Limitations & Future Work¶
- Inference Speed: Autoregressive generation of actions is slow, with a median generation time per cycle of 6.1 seconds and high variance, precluding real-time control.
- Translation Only: The model currently only controls end-effector translation. Motion planning is coarse and lacks the precision for dexterous manipulation involving rotation.
- Single Morphology: Training was limited to a specific robot. Mapping other low-level controls like joint angles to spatial affordance remains unproven, though "language as a universal medium" may support cross-morphology in the future.
- Dependency on External Validator: The closed loop relies on Gemini 2.5 Pro, further slowing inference. Training the base VLM itself as a validator is a future goal.

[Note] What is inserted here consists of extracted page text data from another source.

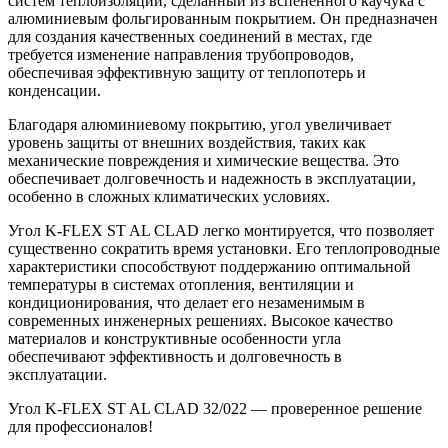
систем теплоизоляции, сделанный из вспененного каучука с
алюминиевым фольгированным покрытием. Он предназначен
для создания качественных соединений в местах, где
требуется изменение направления трубопроводов,
обеспечивая эффективную защиту от теплопотерь и
конденсации.
Благодаря алюминиевому покрытию, угол увеличивает
уровень защиты от внешних воздействия, таких как
механические повреждения и химические вещества. Это
обеспечивает долговечность и надежность в эксплуатации,
особенно в сложных климатических условиях.
Угол K-FLEX ST AL CLAD легко монтируется, что позволяет
существенно сократить время установки. Его теплопроводные
характеристики способствуют поддержанию оптимальной
температуры в системах отопления, вентиляции и
кондиционирования, что делает его незаменимым в
современных инженерных решениях. Высокое качество
материалов и конструктивные особенности угла
обеспечивают эффективность и долговечность в
эксплуатации.
Угол K-FLEX ST AL CLAD 32/022 — проверенное решение
для профессионалов!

- Personal Observation: VQA retention is measured relative to the base model; however, the base (Gemma-3-12B) is not the state-of-the-art in VQA (e.g., Molmo scores higher). "Preserving base capability" is distinct from "maximizing performance ceiling."
Related Work & Insights¶
- vs OpenVLA / RT-2 (Tokenization): These map continuous actions to unlikely tokens, creating a distribution shift that necessitates full-parameter fine-tuning. This work uses natural language, enabling LoRA and preventing forgetting.
- vs π0 / MolmoAct (Action Heads + Co-training): These use external heads and large co-training datasets to combat forgetting, which is expensive. This work uses no decoders and no co-training.
- vs ECoT (Embodied Chain-of-Thought): While ECoT also uses reasoning trajectories, it remains prone to catastrophic forgetting and may rely on heuristics (picking the most prominent object) for OOD tasks. VLM2VLA demonstrates true OOD understanding.
- vs Driess et al. / Zhou et al. (MoE / Freezing): These use complex training mechanisms to shield weights from destructive gradients. This work suggests those mechanisms are unnecessary if actions are verbalized.
Rating¶
- Novelty: ⭐⭐⭐⭐⭐ "Actions as Language" is a persuasive third path alongside discretization and external heads.
- Experimental Thoroughness: ⭐⭐⭐⭐ 800+ real trials and VQA benchmarks, though limited to single morphology/translation.
- Writing Quality: ⭐⭐⭐⭐⭐ Strong logical loop from motivation to observation to method.
- Value: ⭐⭐⭐⭐⭐ Provides a simple, low-cost, and reproducible path for forgetting-free VLA development.